Endorsement bypasses this issue because the brand existed prior to commercial attention. But it’s not just instant access in terms of having an official virtual world presence. Arguably more important is the instant access to statistics and research relating to the brand. A fair trade-off for real-world brand owners should be access to this information in return for the usage endorsement.
Another concept to be considered when thinking about Endorsement is the Sponsorship approach. Inside virtual worlds is a thriving number of communities. These communities are typically interest-led and the people involved with these groups use virtual worlds to complement their interest in the various genres and groups. It’s important here to remember that these enthusiasts in many cases are interested in a particular topic regardless of the platform.
The most collaborative approach when considering how to manage a brand in a virtual world is Engagement. As explained in the following section,this approach can yield significant upsides.

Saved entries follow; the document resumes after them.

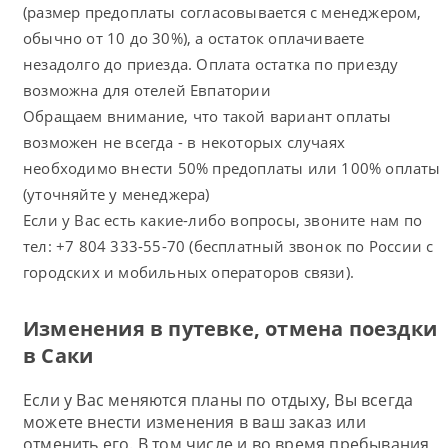
(размер предоплаты согласовывается с менеджером,
обычно от 10 до 30%), а остаток оплачиваете
незадолго до приезда. Оплата остатка по приезду
возможна для отелей Евпатории
Обращаем внимание, что такой вариант оплаты
возможен не всегда - в некоторых случаях
необходимо внести 50% предоплаты или 100% оплаты
(уточняйте у менеджера)
Если у Вас есть какие-либо вопросы, звоните нам по
тел: +7 804 333-55-70 (бесплатный звонок по России с
городских и мобильных операторов связи).
Изменения в путевке, отмена поездки
в Саки
Если у Вас меняются планы по отдыху, Вы всегда
можете внести изменения в ваш заказ или
отменить его. В том числе и во время пребывания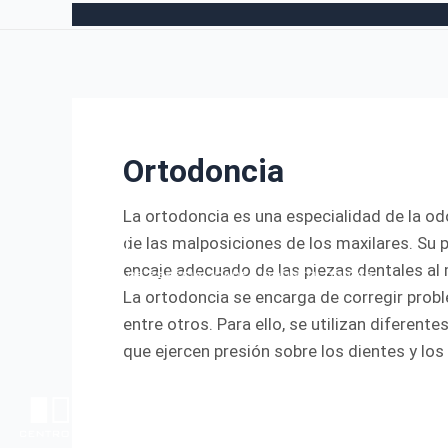
Ir
Paginación
al
de
contenido
entradas
Ortodoncia
La ortodoncia es una especialidad de la od
de las malposiciones de los maxilares. Su pr
encaje adecuado de las piezas dentales al
La ortodoncia se encarga de corregir pro
entre otros. Para ello, se utilizan diferent
que ejercen presión sobre los dientes y lo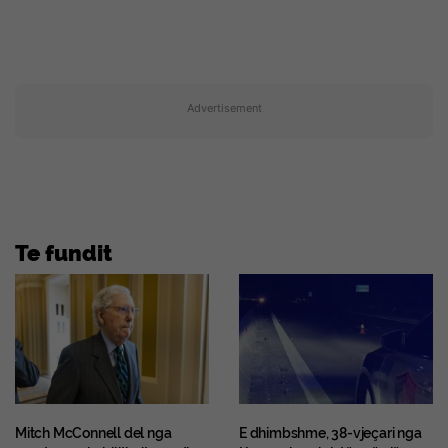
Advertisement
Te fundit
Mitch McConnell del nga
E dhimbshme, 38-vjeçari nga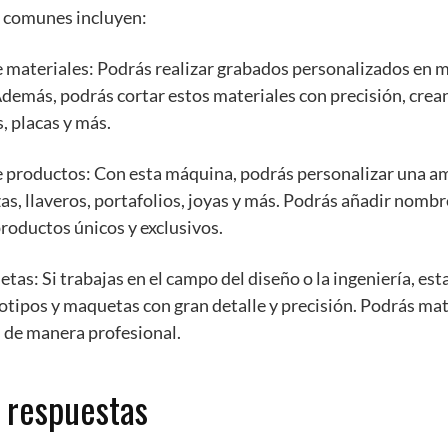
s comunes incluyen:
 materiales: Podrás realizar grabados personalizados en ma
 Además, podrás cortar estos materiales con precisión, crea
, placas y más.
e productos: Con esta máquina, podrás personalizar una a
s, llaveros, portafolios, joyas y más. Podrás añadir nombr
roductos únicos y exclusivos.
tas: Si trabajas en el campo del diseño o la ingeniería, es
otipos y maquetas con gran detalle y precisión. Podrás mate
 de manera profesional.
 respuestas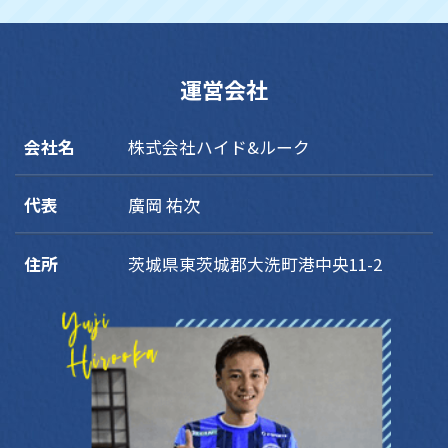
運営会社
会社名
株式会社ハイド&ルーク
代表
廣岡 祐次
住所
茨城県東茨城郡大洗町港中央11-2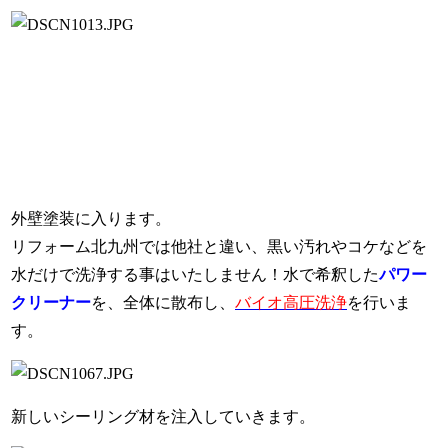
外壁塗装に入ります。
リフォーム北九州では他社と違い、黒い汚れやコケなどを
水だけで洗浄する事はいたしません！水で希釈した
パワー
クリーナー
を、全体に散布し、
バイオ高圧洗浄
を行いま
す。
新しいシーリング材を注入していきます。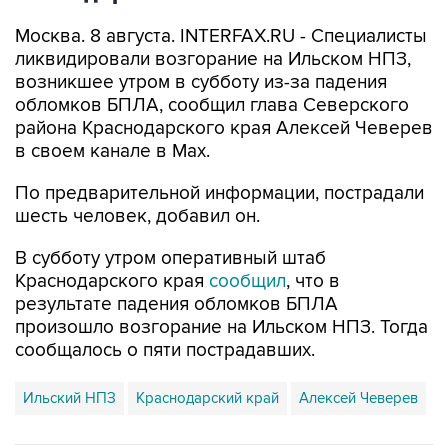
Москва. 8 августа. INTERFAX.RU - Специалисты
ликвидировали возгорание на Ильском НПЗ,
возникшее утром в субботу из-за падения
обломков БПЛА, сообщил глава Северского
района Краснодарского края Алексей Чеверев
в своем канале в Max.
По предварительной информации, пострадали
шесть человек, добавил он.
В субботу утром оперативный штаб
Краснодарского края
сообщил
, что в
результате падения обломков БПЛА
произошло возгорание на Ильском НПЗ. Тогда
сообщалось о пяти пострадавших.
Ильский НПЗ
Краснодарский край
Алексей Чеверев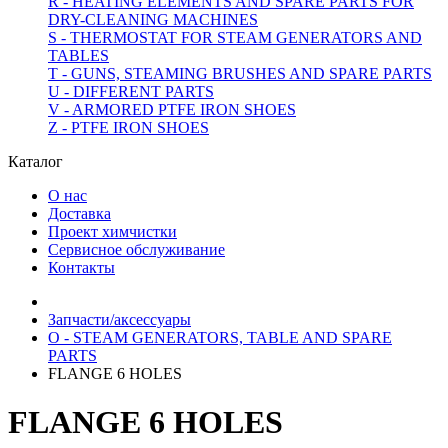
R - HEATING ELEMENTS AND SPARE PARTS FOR
DRY-CLEANING MACHINES
S - THERMOSTAT FOR STEAM GENERATORS AND
TABLES
T - GUNS, STEAMING BRUSHES AND SPARE PARTS
U - DIFFERENT PARTS
V - ARMORED PTFE IRON SHOES
Z - PTFE IRON SHOES
Каталог
О нас
Доставка
Проект химчистки
Сервисное обслуживание
Контакты
Запчасти/аксессуары
O - STEAM GENERATORS, TABLE AND SPARE
PARTS
FLANGE 6 HOLES
FLANGE 6 HOLES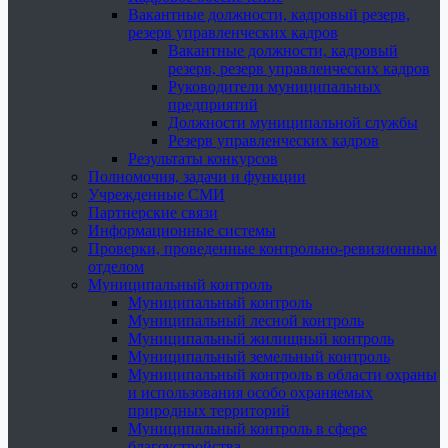
Вакантные должности, кадровый резерв,
резерв управленческих кадров
Вакантные должности, кадровый
резерв, резерв управленческих кадров
Руководители муниципальных
предприятий
Должности муниципальной службы
Резерв управленческих кадров
Результаты конкурсов
Полномочия, задачи и функции
Учрежденные СМИ
Партнерские связи
Информационные системы
Проверки, проведенные контрольно-ревизионным
отделом
Муниципальный контроль
Муниципальный контроль
Муниципальный лесной контроль
Муниципальный жилищный контроль
Муниципальный земельный контроль
Муниципальный контроль в области охраны
и использования особо охраняемых
природных территорий
Муниципальный контроль в сфере
благоустройства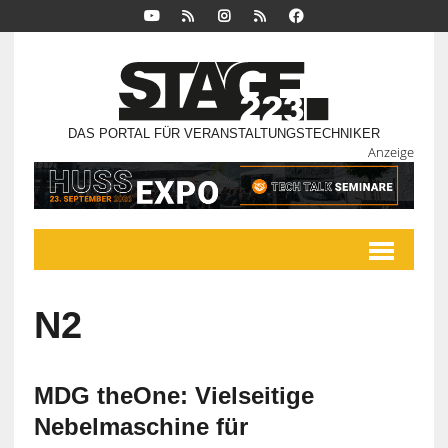
DAS PORTAL FÜR VERANSTALTUNGSTECHNIKER
Anzeige
N2
MDG theOne: Vielseitige
Nebelmaschine für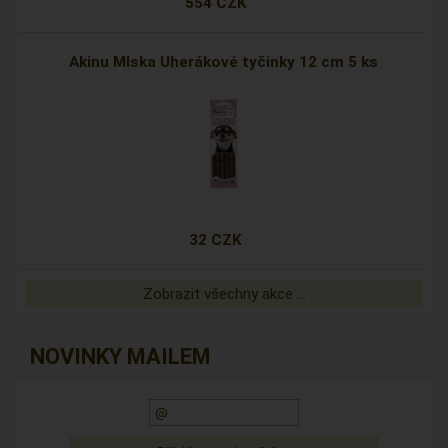
554 CZK
Akinu Mlska Uherákové tyčinky 12 cm 5 ks
32 CZK
Zobrazit všechny akce ...
NOVINKY MAILEM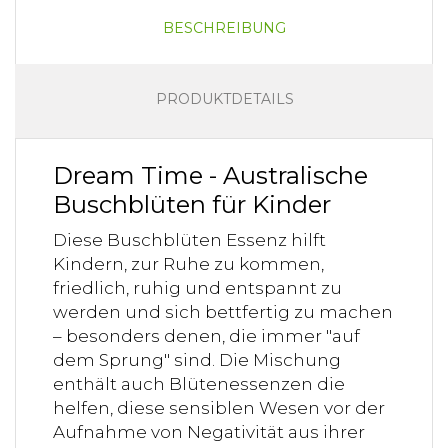
BESCHREIBUNG
PRODUKTDETAILS
Dream Time - Australische
Buschblüten für Kinder
Diese Buschblüten Essenz hilft
Kindern, zur Ruhe zu kommen,
friedlich, ruhig und entspannt zu
werden und sich bettfertig zu machen
– besonders denen, die immer "auf
dem Sprung" sind. Die Mischung
enthält auch Blütenessenzen die
helfen, diese sensiblen Wesen vor der
Aufnahme von Negativität aus ihrer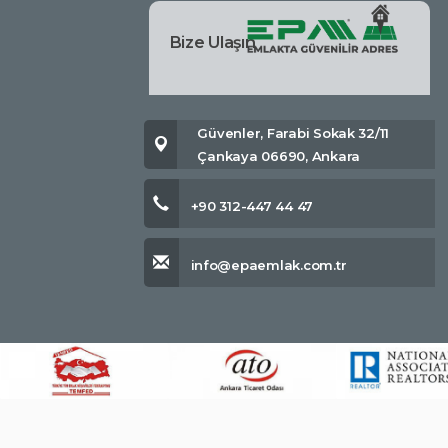
Bize Ulaşın
Güvenler, Farabi Sokak 32/11
Çankaya 06690, Ankara
+90 312-447 44 47
info@epaemlak.com.tr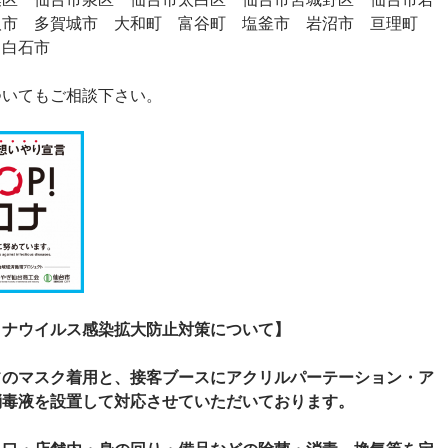
取市 多賀城市 大和町 富谷町 塩釜市 岩沼市 亘理町
 白石市
ついてもご相談下さい。
ロナウイルス感染拡大防止対策について】
フのマスク着用と、接客ブースにアクリルパーテーション・ア
消毒液を設置して対応させていただいております。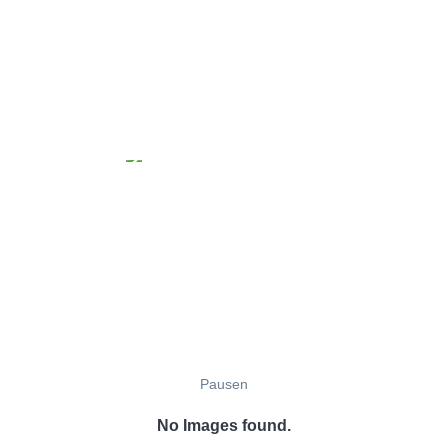
Pausen
No Images found.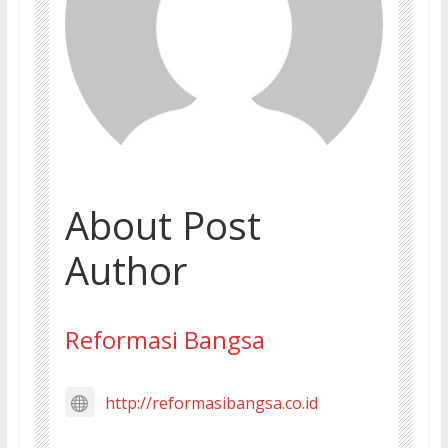
About Post
Author
Reformasi Bangsa
http://reformasibangsa.co.id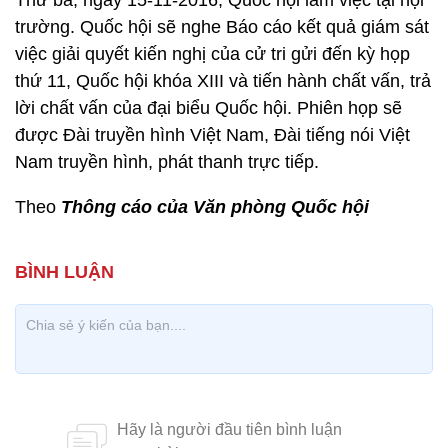
Thứ ba, ngày 15-11-2016, Quốc hội làm việc tại hội
trường. Quốc hội sẽ nghe Báo cáo kết quả giám sát
việc giải quyết kiến nghị của cử tri gửi đến kỳ họp
thứ 11, Quốc hội khóa XIII và tiến hành chất vấn, trả
lời chất vấn của đại biểu Quốc hội. Phiên họp sẽ
được Đài truyền hình Việt Nam, Đài tiếng nói Việt
Nam truyền hình, phát thanh trực tiếp.
Theo
Thông cáo của Văn phòng Quốc hội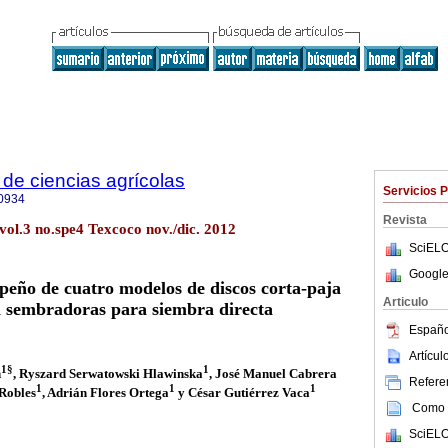
de ciencias agrícolas
Servicios 
0934
Revista
vol.3 no.spe4 Texcoco nov./dic. 2012
SciELO
Google
peño de cuatro modelos de discos corta-paja
Articulo
 sembradoras para siembra directa
Españo
Artícu
1§
1
n
, Ryszard Serwatowski Hlawinska
, José Manuel Cabrera
Referen
1
1
1
 Robles
, Adrián Flores Ortega
y César Gutiérrez Vaca
Como c
SciELO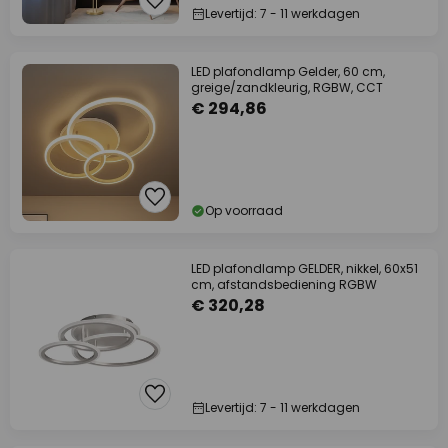
Levertijd: 7 - 11 werkdagen
LED plafondlamp Gelder, 60 cm,
greige/zandkleurig, RGBW, CCT
€ 294,86
Op voorraad
LED plafondlamp GELDER, nikkel, 60x51
cm, afstandsbediening RGBW
€ 320,28
Levertijd: 7 - 11 werkdagen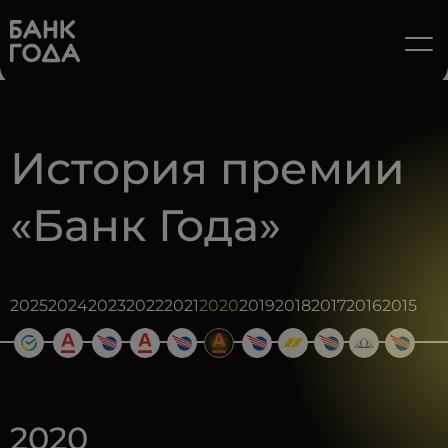
История премии
«Банк Года»
2025
2024
2023
2022
2021
2020
2019
2018
2017
2016
2015
2020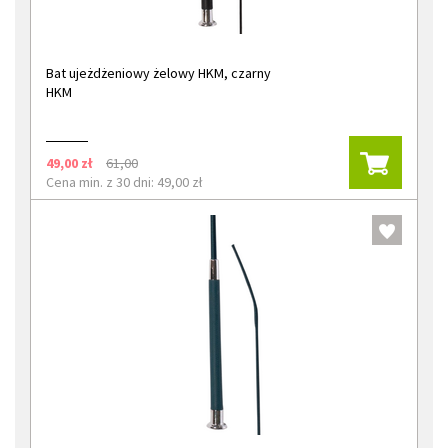
Bat ujeżdżeniowy żelowy HKM, czarny
HKM
49,00 zł
61,00
Cena min. z 30 dni: 49,00 zł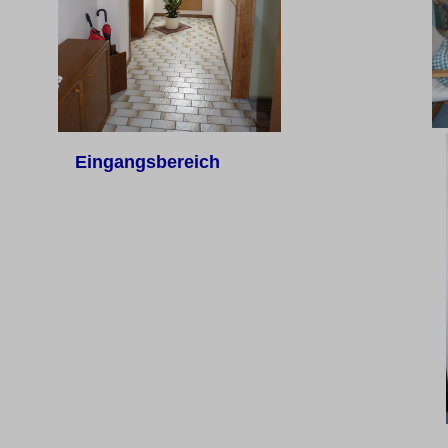
Eingangsbereich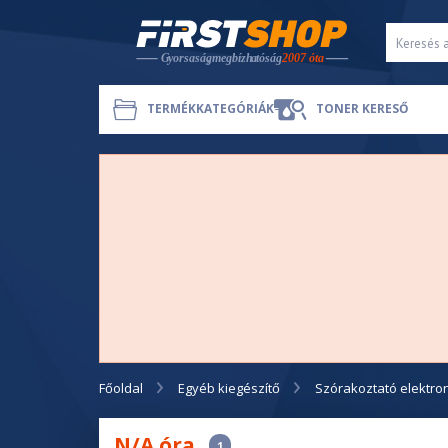
TERMÉKKATEGÓRIÁK
TONER KERESŐ
Főoldal
Egyéb kiegészítő
Szórakoztató elektro
N/A óra
1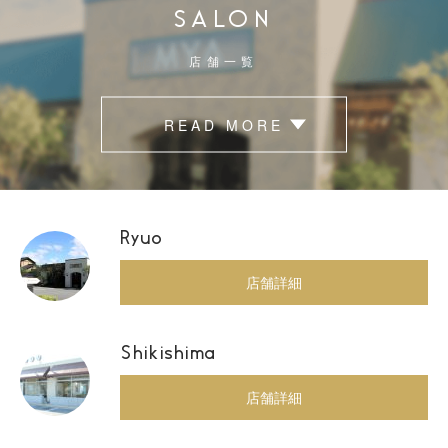
SALON
店舗一覧
READ MORE
Ryuo
店舗詳細
Shikishima
店舗詳細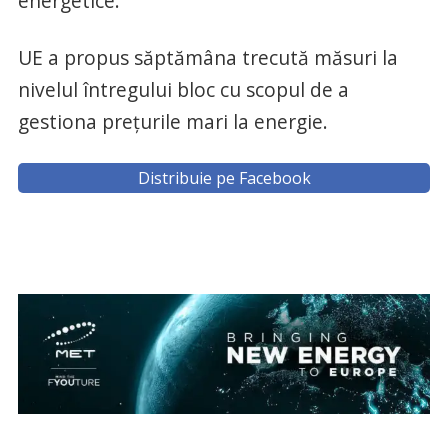
energetice.
UE a propus săptămâna trecută măsuri la
nivelul întregului bloc cu scopul de a
gestiona preţurile mari la energie.
Distribuie pe Facebook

What does Engagement mean? When a company discovers that their brands are being used unofficial in virtual worlds, engagement relates to an approach of actively working, collaborating and opening a two-way communication channel with the creators of the unofficial products. Encourage them to create and share the fruits of their labour. Run competitions and events to bring these people together and have the double bubble of socialisation under a brand umbrella as well as stimulating further activity.
Who better to steer the future of a brand in a virtual world than the people who are already shaping it? Probably the largest opportunity for engagement is the concept of actively allowing people to create new products related to the brand, thus harnessing the knowledge, creativity and know-how of the brand advocates - this is Metaverse New Product Development.
Virtual worlds are becoming more popular than ever with today's consumers and this trend will continue to grow at a rapid rate.
Real-world brand owners now have a new channel to assess and consider, The Metaverse. And,without direct involvement, many brands already have virtual world presences without the permission of the owner. This means that brand owners now have to strongly consider the concept of virtual world brand management in order to future proof, position and protect their most important asset, their brand.